• **Task details**: Output only the lines of the entries that follow, starting at the one with "Image resolution: width=1280, height=1758." and running down to the one with "info@larsa.pro (1052, 1354)", both included and unchanged.

---------- Input data ----------

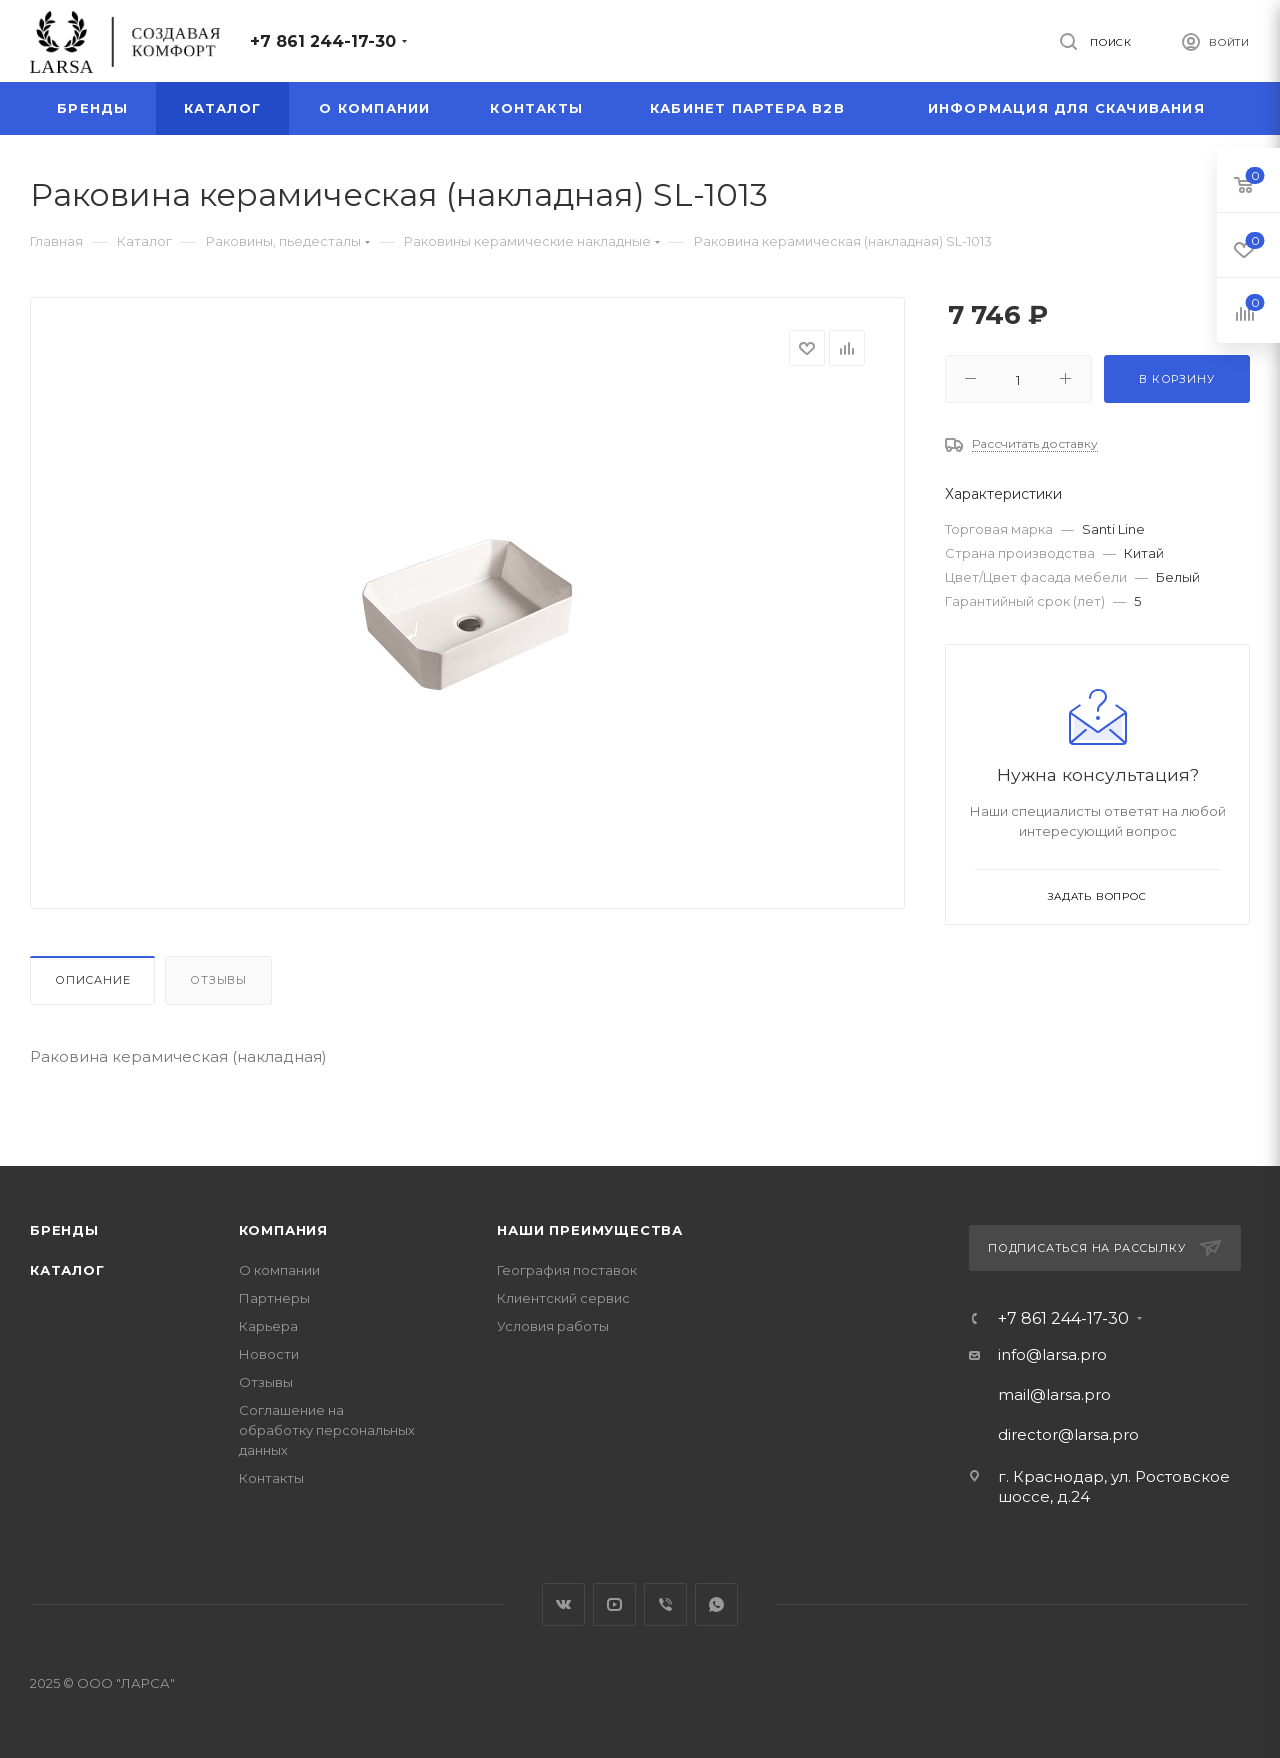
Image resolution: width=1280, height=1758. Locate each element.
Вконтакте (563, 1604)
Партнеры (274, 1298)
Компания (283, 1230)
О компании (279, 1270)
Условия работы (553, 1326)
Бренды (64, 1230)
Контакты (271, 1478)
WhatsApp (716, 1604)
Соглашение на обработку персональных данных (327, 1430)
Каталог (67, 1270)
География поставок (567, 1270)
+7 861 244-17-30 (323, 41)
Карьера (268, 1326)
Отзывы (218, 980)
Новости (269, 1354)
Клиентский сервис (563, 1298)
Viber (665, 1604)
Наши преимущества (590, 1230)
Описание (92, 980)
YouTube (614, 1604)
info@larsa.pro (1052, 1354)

----------
---------- Input data ----------

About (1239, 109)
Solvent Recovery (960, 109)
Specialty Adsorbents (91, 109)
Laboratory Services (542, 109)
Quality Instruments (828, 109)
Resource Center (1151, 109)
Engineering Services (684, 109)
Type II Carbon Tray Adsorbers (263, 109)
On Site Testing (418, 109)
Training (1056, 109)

----------

• **Task solution**:
Image resolution: width=1280, height=1758. Locate each element.
Вконтакте (563, 1604)
Партнеры (274, 1298)
Компания (283, 1230)
О компании (279, 1270)
Условия работы (553, 1326)
Бренды (64, 1230)
Контакты (271, 1478)
WhatsApp (716, 1604)
Соглашение на обработку персональных данных (327, 1430)
Каталог (67, 1270)
География поставок (567, 1270)
+7 861 244-17-30 (323, 41)
Карьера (268, 1326)
Отзывы (218, 980)
Новости (269, 1354)
Клиентский сервис (563, 1298)
Viber (665, 1604)
Наши преимущества (590, 1230)
Описание (92, 980)
YouTube (614, 1604)
info@larsa.pro (1052, 1354)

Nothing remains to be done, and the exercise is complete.